Monaco has a certain historic affinity with motorsport. Naturally thoughts turn to the unmistakable Monte Carlo Grand Prix, one of the most iconic race tracks and sports venues in the world. Sleek Formula 1 cars flash past shimmering blue seas and stunning Monte Carlo real estate as spectators sit and soak in the sun and cocktails from private terraces. There is an unrivalled class and romance about the event since its inception in 1929.
But the love affair between Monaco and motorsport is more antiquated than the Grand Prix. The Automobile Club de Monaco who annually organise the Grand Prix, are an association whose roots lie in cycling. Founded in 1890 as the Sport Vélocipédique Monégasque association, it had soon incorporated elements of motorised vehicles by 1907. Four years later, it held its first Rallye Monte Carlo, some eighteen years before the Grand Prix had even been conceived.

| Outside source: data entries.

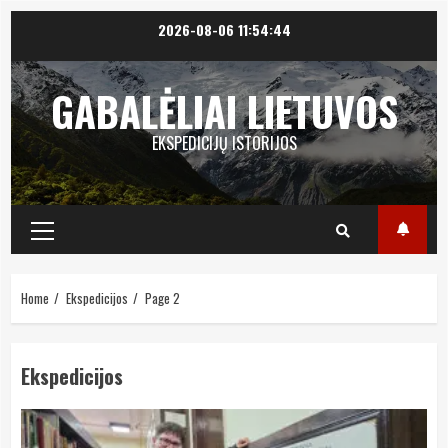
Skip
2026-08-06
11:54:45
to
content
GABALĖLIAI LIETUVOS
EKSPEDICIJŲ ISTORIJOS
Primary
Menu
Home
Ekspedicijos
Page 2
Ekspedicijos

Originally, race competitors would set off from various destinations across Europe before congregating in Monaco to display the progress of modern automobiles and innovative car designs. Today, the Rallye Monte Carlo takes place along the French Riviera and the South East of France, and a timed course has shifted the event’s focus to give it a more competitive element.

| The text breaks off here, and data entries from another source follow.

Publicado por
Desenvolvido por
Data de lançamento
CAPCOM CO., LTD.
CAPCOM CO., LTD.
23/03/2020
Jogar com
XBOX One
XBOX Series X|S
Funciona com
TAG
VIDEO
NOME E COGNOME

This year, the 83rd edition of Rallye Monte-Carlo ran between the 19th and 25th January. Local driver Sébastien Ogier won the rally in his home nation, while Team Volkswagen claimed the second and third podium places with their two drivers Jari-Mari Latvala and Andreas Mikkelesen.
The drivers endured a gruelling racecourse in the snow filled mountain range of the Hautes Alps. With over 75% of the track modified from last year’s program, the drivers were put to the test in difficult conditions, starting in Chateauvieux, 6km south of Ogier’s hometown of Gap.

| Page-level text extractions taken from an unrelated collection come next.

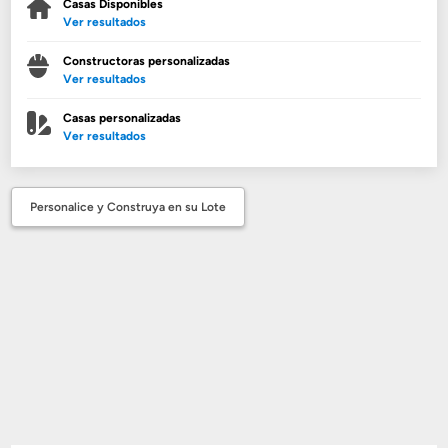
Casas Disponibles
Ver resultados
Constructoras personalizadas
Ver resultados
Casas personalizadas
Ver resultados
Personalice y Construya en su Lote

The official start of the 2015 FIA World Rally Championship commenced on the following day at the glamorous Place du Casino in Monte-Carlo from where the drivers travelled to Digne Les Bains via the beautiful medieval town of Entrevaux by night.
After two more consecutive days of racing in the mountains, the Championship concluded early on Sunday 25th January upon the famous roads of the Col de Turini.
The following weekend, the Automobile Club de Monaco has organised a further motorsport extravaganza. This time uniting vintage cars for the Rallye Monte-Carlo Historique, the event’s 18th edition exclusively welcomes car models that featured in past Rallyes Automobiles Monte-Carlo between 1955 and 1980.
There will be five cities of departure, including Glasgow, Copenhagen, Torino, Barcelona and Reims, with drivers covering distances from between 788 to 2263 kilometres throughout Europe before arriving in Saint André les Alpes. The race will then officially begin on Monday 2nd February and finish during the night from Tuesday 3rd to Wednesday 4th, finally culminating in an awards ceremony in the elegant Salle des Étoiles in Monaco.